The engineers of ASML, TSMC and others wake up every day, shoot lasers on liquid lead to generate light with extreme short wavelenghts, to make smaller and more performant chips.
And web developers wake up every day so that no one notices their work.
seems like a recipe for fragility... The mixtures of wavelengths will make optimizing other parts of the process very hard. And even keeping a consistent mix of wavelengths isn't easy.
More performant chips mean you can have more software abstraction and build things quickly. The increase in chip speed does not correspond to faster program execution but rather faster program authorship.
It's easier to train an army of web developers to build React applications than to teach them PHP + JS, Ruby + JS, etc. Those React developers can also (on average; many people are insanely productive in "uncool" languages) write applications more quickly.

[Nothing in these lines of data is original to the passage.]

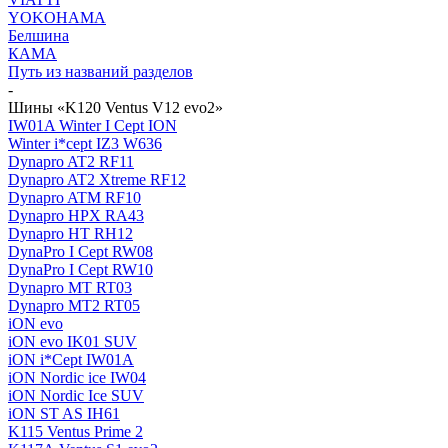
YOKOHAMA
Белшина
КАМА
Путь из названий разделов
-
Шины «K120 Ventus V12 evo2»
IW01A Winter I Cept ION
Winter i*cept IZ3 W636
Dynapro AT2 RF11
Dynapro AT2 Xtreme RF12
Dynapro ATM RF10
Dynapro HPX RA43
Dynapro HT RH12
DynaPro I Cept RW08
DynaPro I Cept RW10
Dynapro MT RT03
Dynapro MT2 RT05
iON evo
iON evo IK01 SUV
iON i*Cept IW01A
iON Nordic ice IW04
iON Nordic Ice SUV
iON ST AS IH61
K115 Ventus Prime 2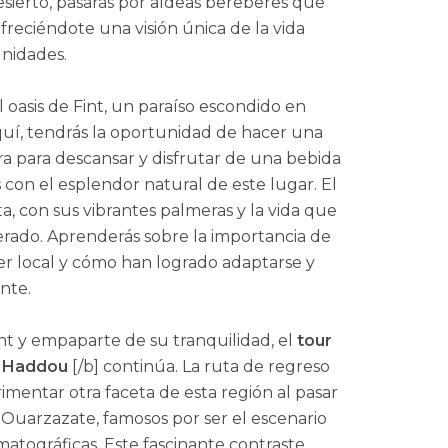
sierto, pasarás por aldeas bereberes que
freciéndote una visión única de la vida
unidades.
el oasis de Fint, un paraíso escondido en
Aquí, tendrás la oportunidad de hacer una
 para descansar y disfrutar de una bebida
s con el esplendor natural de este lugar. El
ta, con sus vibrantes palmeras y la vida que
erado. Aprenderás sobre la importancia de
ber local y cómo han logrado adaptarse y
nte.
int y empaparte de su tranquilidad, el
tour
n Haddou
[/b] continúa. La ruta de regreso
imentar otra faceta de esta región al pasar
e Ouarzazate, famosos por ser el escenario
tográficas. Este fascinante contraste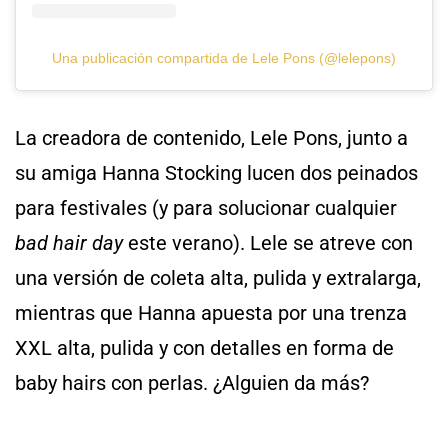
Una publicación compartida de Lele Pons (@lelepons)
La creadora de contenido, Lele Pons, junto a
su amiga Hanna Stocking lucen dos peinados
para festivales (y para solucionar cualquier
bad hair day
este verano). Lele se atreve con
una versión de coleta alta, pulida y extralarga,
mientras que Hanna apuesta por una trenza
XXL alta, pulida y con detalles en forma de
baby hairs con perlas. ¿Alguien da más?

For example, a company could write their app for macOS + Windows + Linux using native frameworks, or they could write their app once in JS + Electron.
A native app would certainly be much more performant, but that comes at the cost of being much more difficult to build, and most likely, Linux would not be supported at all.

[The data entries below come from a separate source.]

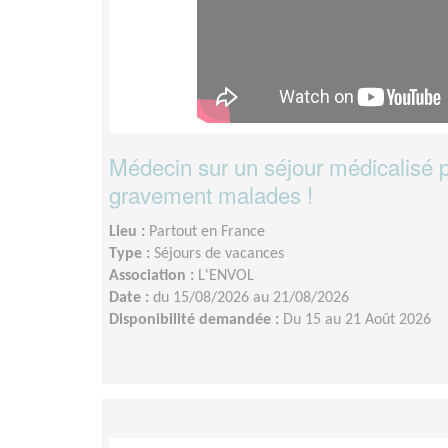
Médecin sur un séjour médicalisé 
gravement malades !
Lieu :
Partout en France
Type :
Séjours de vacances
Association :
L'ENVOL
Date :
du 15/08/2026 au 21/08/2026
Disponibilité demandée :
Du 15 au 21 Août 2026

What you've described is simply a tooling problem. We can (and should) have tooling that creates native, performant apps and is as easy to create with as React.
It's not against web devs in general, but this "give a man a hammer and every problem looks like a nail" approach to things.
Apps like Canva are unusable for me on my old PC. Many websites too.
I have only about 15GB of mobile data, some websites take like 20 megabytes of my monthly without any fancy video/imagery.
And web developers wake up every day so that no one notices their work.